**Exercise:**
Reproduce every line of the data, exactly and without its pictures.

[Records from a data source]

::::

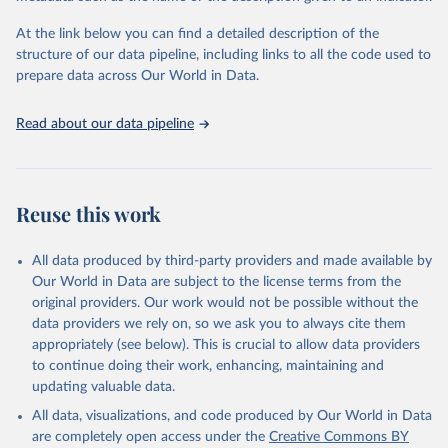
subnational region, and age group, as well as other key household
and community characteristics. For each group and for countries
At the link below you can find a detailed description of the
as a whole, the composition of MPI by each of the ten indicators
structure of our data pipeline, including links to all the code used to
shows how people are poor.
prepare data across Our World in Data.
This makes the MPI and its linked information platform invaluable
as an analytical tool to identify the most vulnerable people – the
Read about our data pipeline
poorest among the poor, revealing poverty patterns within
countries and over time, enabling policy makers to target resources
and design policies more effectively.
The global MPI was developed by OPHI with the UN Development
Reuse this work
Programme (UNDP) for inclusion in UNDP’s flagship Human
Development Report in 2010. It has been published annually by
All data produced by third-party providers and made available by
OPHI and in the HDRs ever since.
Our World in Data are subject to the license terms from the
Retrieved on
Retrieved from
original providers. Our work would not be possible without the
December 23, 2025
https://ophi.org.uk/global-mpi
data providers we rely on, so we ask you to always cite them
appropriately (see below). This is crucial to allow data providers
Citation
to continue doing their work, enhancing, maintaining and
This is the citation of the original data obtained from the source,
updating valuable data.
prior to any processing or adaptation by Our World in Data.
To cite
All data, visualizations, and code produced by Our World in Data
data downloaded from this page, please use the suggested citation
are completely open access under the
Creative Commons BY
given in
Reuse This Work
below.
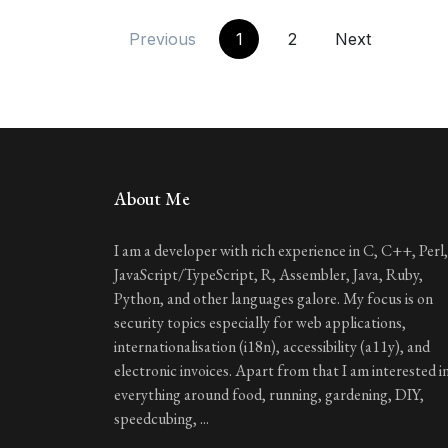
Previous
1
2
Next
About Me
I am a developer with rich experience in C, C++, Perl,
JavaScript/TypeScript, R, Assembler, Java, Ruby,
Python, and other languages galore. My focus is on
security topics especially for web applications,
internationalisation (i18n), accessibility (a11y), and
electronic invoices. Apart from that I am interested i
everything around food, running, gardening, DIY,
speedcubing, ...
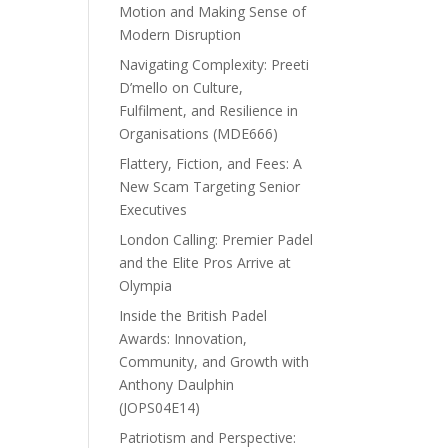
Motion and Making Sense of
Modern Disruption
Navigating Complexity: Preeti
D’mello on Culture,
Fulfilment, and Resilience in
Organisations (MDE666)
Flattery, Fiction, and Fees: A
New Scam Targeting Senior
Executives
London Calling: Premier Padel
and the Elite Pros Arrive at
Olympia
Inside the British Padel
Awards: Innovation,
Community, and Growth with
Anthony Daulphin
(JOPS04E14)
Patriotism and Perspective:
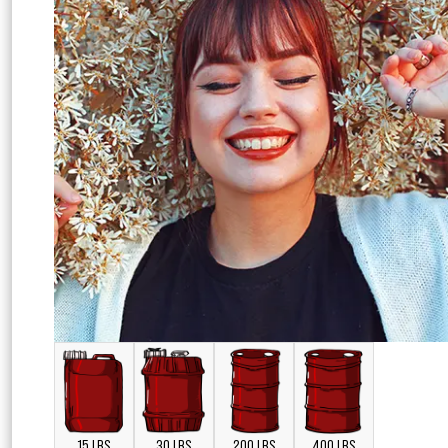
15 LBS
30 LBS
200 LBS
400 LBS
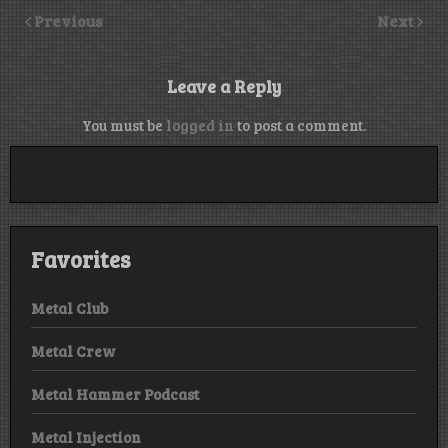
Previous
Next
Leave a Reply
You must be
logged in
to post a comment.
Favorites
Metal Club
Metal Crew
Metal Hammer Podcast
Metal Injection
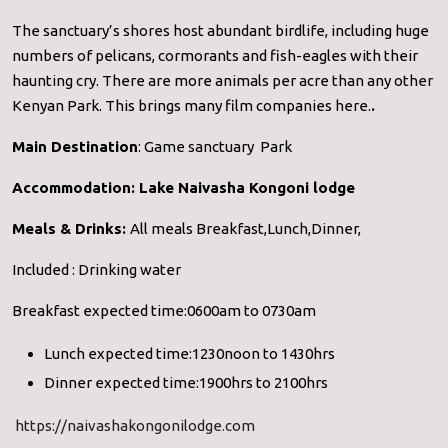
The sanctuary’s shores host abundant birdlife, including huge
numbers of pelicans, cormorants and fish-eagles with their
haunting cry. There are more animals per acre than any other
Kenyan Park. This brings many film companies here.
.
Main Destination
: Game sanctuary Park
Accommodation:
Lake Naivasha Kongoni lodge
Meals & Drinks:
All meals Breakfast,Lunch,Dinner,
Included : Drinking water
Breakfast expected time:0600am to 0730am
Lunch expected time:1230noon to 1430hrs
Dinner expected time:1900hrs to 2100hrs
https://naivashakongonilodge.com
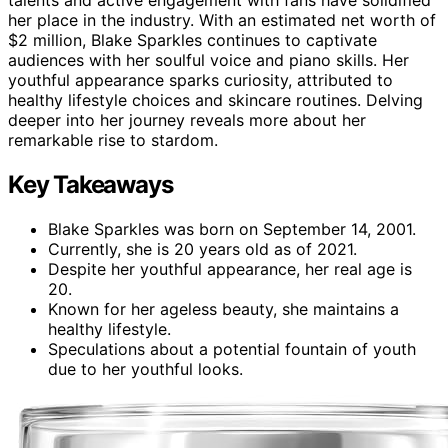
talents and active engagement with fans have solidified
her place in the industry. With an estimated net worth of
$2 million, Blake Sparkles continues to captivate
audiences with her soulful voice and piano skills. Her
youthful appearance sparks curiosity, attributed to
healthy lifestyle choices and skincare routines. Delving
deeper into her journey reveals more about her
remarkable rise to stardom.
Key Takeaways
Blake Sparkles was born on September 14, 2001.
Currently, she is 20 years old as of 2021.
Despite her youthful appearance, her real age is
20.
Known for her ageless beauty, she maintains a
healthy lifestyle.
Speculations about a potential fountain of youth
due to her youthful looks.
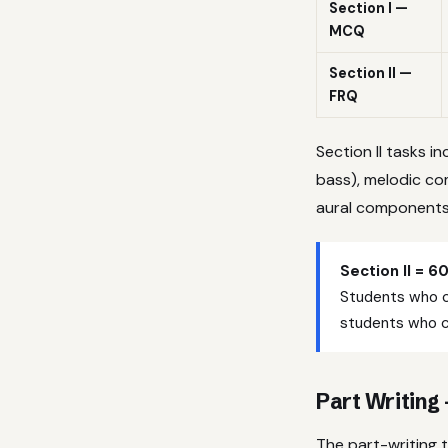
Section I —
MCQ
Section II —
FRQ
Section II tasks i
bass), melodic co
aural components 
Section II = 6
Students who ca
students who ca
Part Writing
The part-writing 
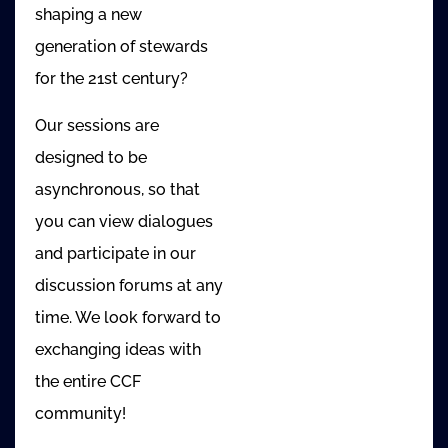
shaping a new
generation of stewards
for the 21st century?
Our sessions are
designed to be
asynchronous, so that
you can view dialogues
and participate in our
discussion forums at any
time. We look forward to
exchanging ideas with
the entire CCF
community!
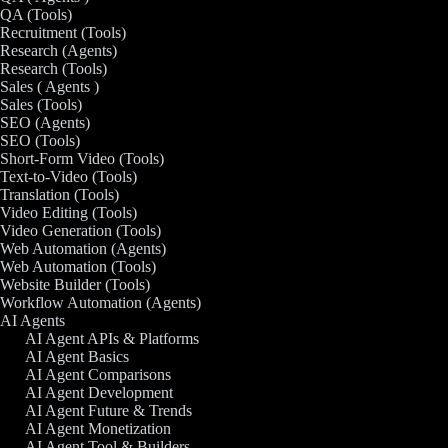
QA (Tools)
Recruitment (Tools)
Research (Agents)
Research (Tools)
Sales ( Agents )
Sales (Tools)
SEO (Agents)
SEO (Tools)
Short-Form Video (Tools)
Text-to-Video (Tools)
Translation (Tools)
Video Editing (Tools)
Video Generation (Tools)
Web Automation (Agents)
Web Automation (Tools)
Website Builder (Tools)
Workflow Automation (Agents)
AI Agents
AI Agent APIs & Platforms
AI Agent Basics
AI Agent Comparisons
AI Agent Development
AI Agent Future & Trends
AI Agent Monetization
AI Agent Tool & Builders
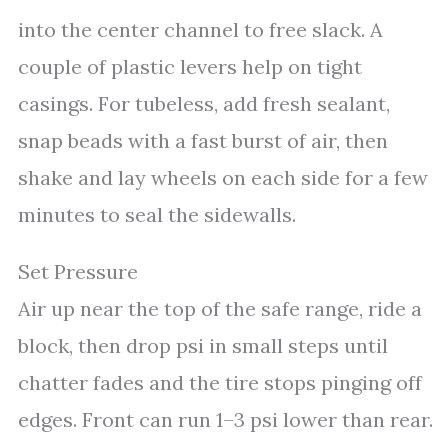
into the center channel to free slack. A
couple of plastic levers help on tight
casings. For tubeless, add fresh sealant,
snap beads with a fast burst of air, then
shake and lay wheels on each side for a few
minutes to seal the sidewalls.
Set Pressure
Air up near the top of the safe range, ride a
block, then drop psi in small steps until
chatter fades and the tire stops pinging off
edges. Front can run 1–3 psi lower than rear.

::::

**Solution to the problem:**
subnational region, and age group, as well as other key household
and community characteristics. For each group and for countries
At the link below you can find a detailed description of the
as a whole, the composition of MPI by each of the ten indicators
structure of our data pipeline, including links to all the code used to
shows how people are poor.
prepare data across Our World in Data.
This makes the MPI and its linked information platform invaluable
as an analytical tool to identify the most vulnerable people – the
Read about our data pipeline
poorest among the poor, revealing poverty patterns within
countries and over time, enabling policy makers to target resources
and design policies more effectively.
The global MPI was developed by OPHI with the UN Development
Reuse this work
Programme (UNDP) for inclusion in UNDP’s flagship Human
Development Report in 2010. It has been published annually by
All data produced by third-party providers and made available by
OPHI and in the HDRs ever since.
Our World in Data are subject to the license terms from the
Retrieved on
Retrieved from
original providers. Our work would not be possible without the
December 23, 2025
https://ophi.org.uk/global-mpi
data providers we rely on, so we ask you to always cite them
appropriately (see below). This is crucial to allow data providers
Citation
to continue doing their work, enhancing, maintaining and
This is the citation of the original data obtained from the source,
updating valuable data.
prior to any processing or adaptation by Our World in Data.
To cite
All data, visualizations, and code produced by Our World in Data
data downloaded from this page, please use the suggested citation
are completely open access under the
Creative Commons BY
given in
Reuse This Work
below.
Previous
1
2
Next
About Me
I am a developer with rich experience in C, C++, Perl,
JavaScript/TypeScript, R, Assembler, Java, Ruby,
Python, and other languages galore. My focus is on
security topics especially for web applications,
internationalisation (i18n), accessibility (a11y), and
electronic invoices. Apart from that I am interested i
everything around food, running, gardening, DIY,
speedcubing, ...
Motion and Making Sense of
Modern Disruption
Navigating Complexity: Preeti
D’mello on Culture,
Fulfilment, and Resilience in
Organisations (MDE666)
Flattery, Fiction, and Fees: A
New Scam Targeting Senior
Executives
London Calling: Premier Padel
and the Elite Pros Arrive at
Olympia
Inside the British Padel
Awards: Innovation,
Community, and Growth with
Anthony Daulphin
(JOPS04E14)
Patriotism and Perspective:
15 LBS
30 LBS
200 LBS
400 LBS
Previous
Next
Leave a Reply
You must be
logged in
to post a comment.
Favorites
Metal Club
Metal Crew
Metal Hammer Podcast
Metal Injection
The sanctuary’s shores host abundant birdlife, including huge
numbers of pelicans, cormorants and fish-eagles with their
haunting cry. There are more animals per acre than any other
Kenyan Park. This brings many film companies here.
.
Main Destination
: Game sanctuary Park
Accommodation:
Lake Naivasha Kongoni lodge
Meals & Drinks:
All meals Breakfast,Lunch,Dinner,
Included : Drinking water
Breakfast expected time:0600am to 0730am
Lunch expected time:1230noon to 1430hrs
Dinner expected time:1900hrs to 2100hrs
https://naivashakongonilodge.com
talents and active engagement with fans have solidified
her place in the industry. With an estimated net worth of
$2 million, Blake Sparkles continues to captivate
audiences with her soulful voice and piano skills. Her
youthful appearance sparks curiosity, attributed to
healthy lifestyle choices and skincare routines. Delving
deeper into her journey reveals more about her
remarkable rise to stardom.
Key Takeaways
Blake Sparkles was born on September 14, 2001.
Currently, she is 20 years old as of 2021.
Despite her youthful appearance, her real age is
20.
Known for her ageless beauty, she maintains a
healthy lifestyle.
Speculations about a potential fountain of youth
due to her youthful looks.
Section I —
MCQ
Section II —
FRQ
Section II tasks i
bass), melodic co
aural components 
Section II = 6
Students who ca
students who ca
Part Writing
The part-writing 
shaping a new
generation of stewards
for the 21st century?
Our sessions are
designed to be
asynchronous, so that
you can view dialogues
and participate in our
discussion forums at any
time. We look forward to
exchanging ideas with
the entire CCF
community!
QA (Tools)
Recruitment (Tools)
Research (Agents)
Research (Tools)
Sales ( Agents )
Sales (Tools)
SEO (Agents)
SEO (Tools)
Short-Form Video (Tools)
Text-to-Video (Tools)
Translation (Tools)
Video Editing (Tools)
Video Generation (Tools)
Web Automation (Agents)
Web Automation (Tools)
Website Builder (Tools)
Workflow Automation (Agents)
AI Agents
AI Agent APIs & Platforms
AI Agent Basics
AI Agent Comparisons
AI Agent Development
AI Agent Future & Trends
AI Agent Monetization
AI Agent Tool & Builders
into the center channel to free slack. A
couple of plastic levers help on tight
casings. For tubeless, add fresh sealant,
snap beads with a fast burst of air, then
shake and lay wheels on each side for a few
minutes to seal the sidewalls.
Set Pressure
Air up near the top of the safe range, ride a
block, then drop psi in small steps until
chatter fades and the tire stops pinging off
edges. Front can run 1–3 psi lower than rear.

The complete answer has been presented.